L'esclavage est abolie en mars 1848, c'est la seconde fois qu'il est abolit après le rétablissement de Napoléon, celui-ci restera dans les mémoires. En 1794, cette abolition est aussi la conséquence de celle des colonies qui l'avaient déjà aboli. Ce n'est pas une République généreuse qui fait cela, il y a un désintérêt économique, de plus le décrite maintien l'indemnisation des planteurs, propriétaires d'esclaves et de fait les anciens esclaves restent du coup des travailleurs pauvres dans les sociétés coloniales.

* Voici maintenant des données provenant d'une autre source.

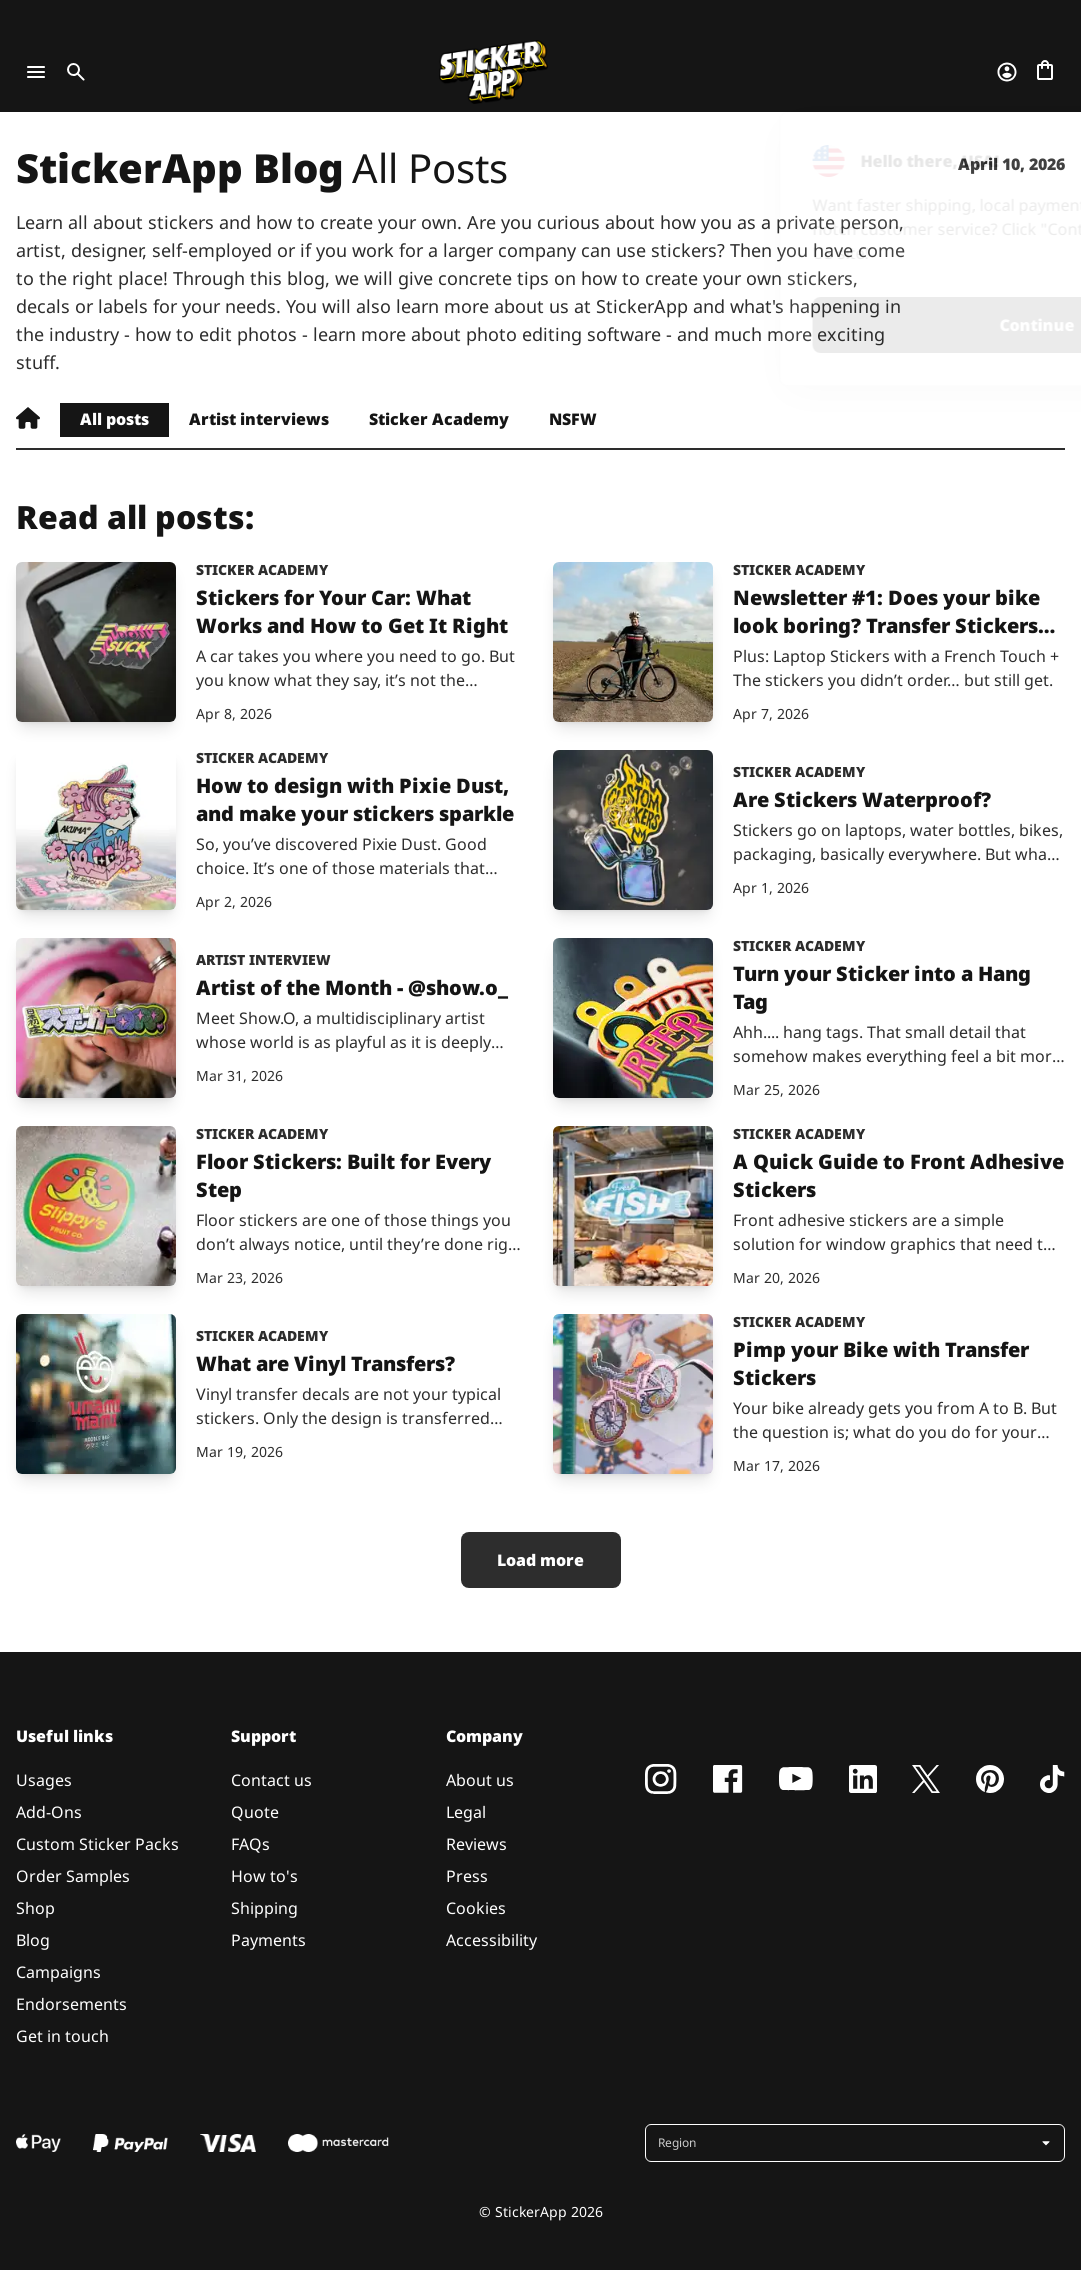 The height and width of the screenshot is (2270, 1081). What do you see at coordinates (255, 1812) in the screenshot?
I see `Quote` at bounding box center [255, 1812].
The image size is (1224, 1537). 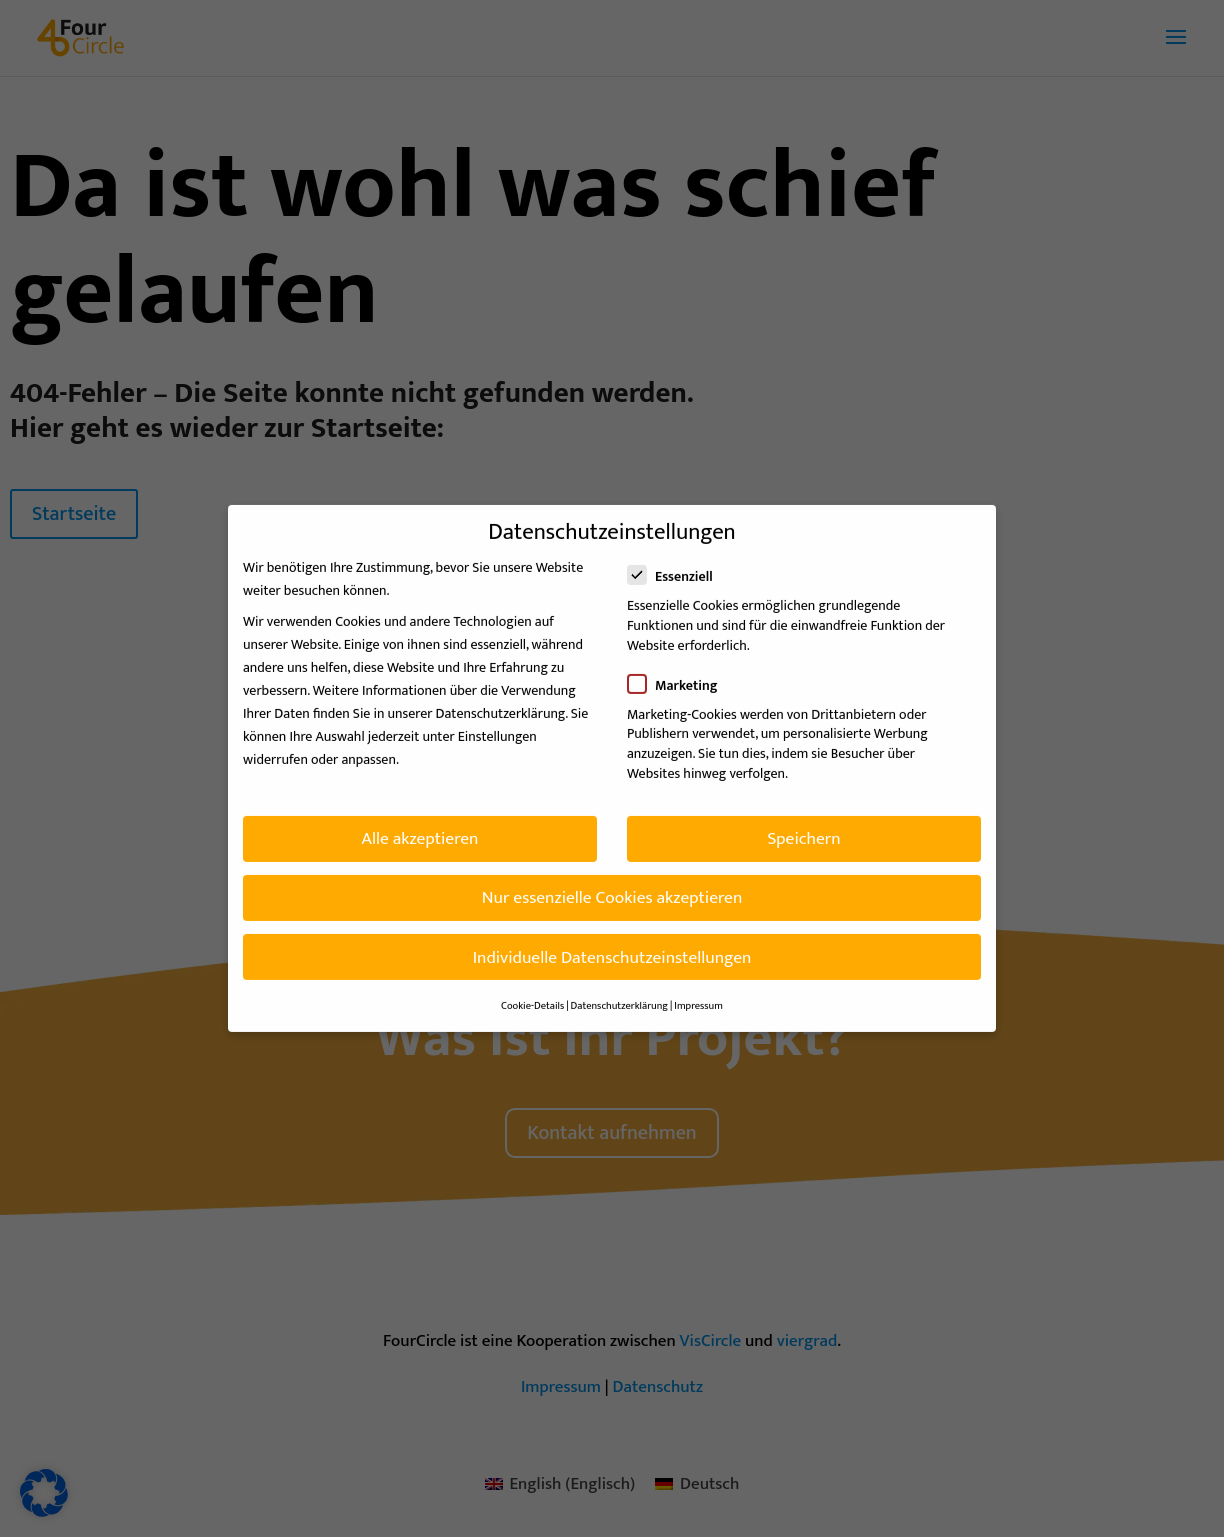 What do you see at coordinates (612, 944) in the screenshot?
I see `Individuelle Datenschutzeinstellungen [button]` at bounding box center [612, 944].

Ces avancées sociales ont leur limite. Par exemple, il y a un rejet du drapeau rouge dans les premier jour de la République. Dans un tableau célèbre, le peintre représente deux groupes équivalent, bourgeois et ouvriers, en réalité, il n'y avait que des ouvriers. A cela s'ajoute une allégorie, une femme sur un cheval blanc avec un drapeau rouge, symbole de la révolte des Canuts lyonnais. Le drapeau bleu blanc rouge était délégitimé par la monarchie de juillet. Finalement c'est un conflit entre une République libérale (bleu blanc rouge) ou sociale (rouge). Lamartine va négocier assez longtemps dans un contexte très tendu pour imposer le drapeau habituel, en rejetant le drapeau rouge au nom des victoires de la Révolution dans les autres pays d'Europe. D'où le fait que ce serait ici que se termine les Révolutions selon Mathilde Larrère. C'est dans cette maison commune des Parisiens que s'installe toujours au début les gouvernements momentanés.
Les ouvriers et les Socialistes auraient voulu un ministère du travail mais on ne leur concéda que la commission du Luxembourg, sorte d'États généraux du travail où se trouvaient les principaux métiers. Mais tout les ouvriers et dirigeants socialistes y discutaient ce qui occupait les ouvriers mais les isolait de l'activité dans Paris. Par ailleurs tout cela ne resta qu'au stade de projets de réformes sociales très riches, qui nourriront le socialisme par la suite mais restant à l'état de projets.
Les ateliers nationaux qui furent créés sont cependant en deçà de ce que souhaitait les Socialistes. Louis Blanc voulait des ateliers sociaux, dans lesquels il voit la réunion des ouvriers et la fin du capitalisme. Il souhaitait des ouvriers par corps de métiers et que les ateliers sociaux passent commandent auprès de l'État et des autres collectivités, ils produiraient, vendraient et s'auto-géreraient. C'est donc une organisation complète du travail de l'économie. En 1848, les ateliers nationaux sont des chantiers publics où on embauche des ouvriers indépendamment de leur corps de métier, on leur donne un travail et un salaire fixé, loin du projet socialiste.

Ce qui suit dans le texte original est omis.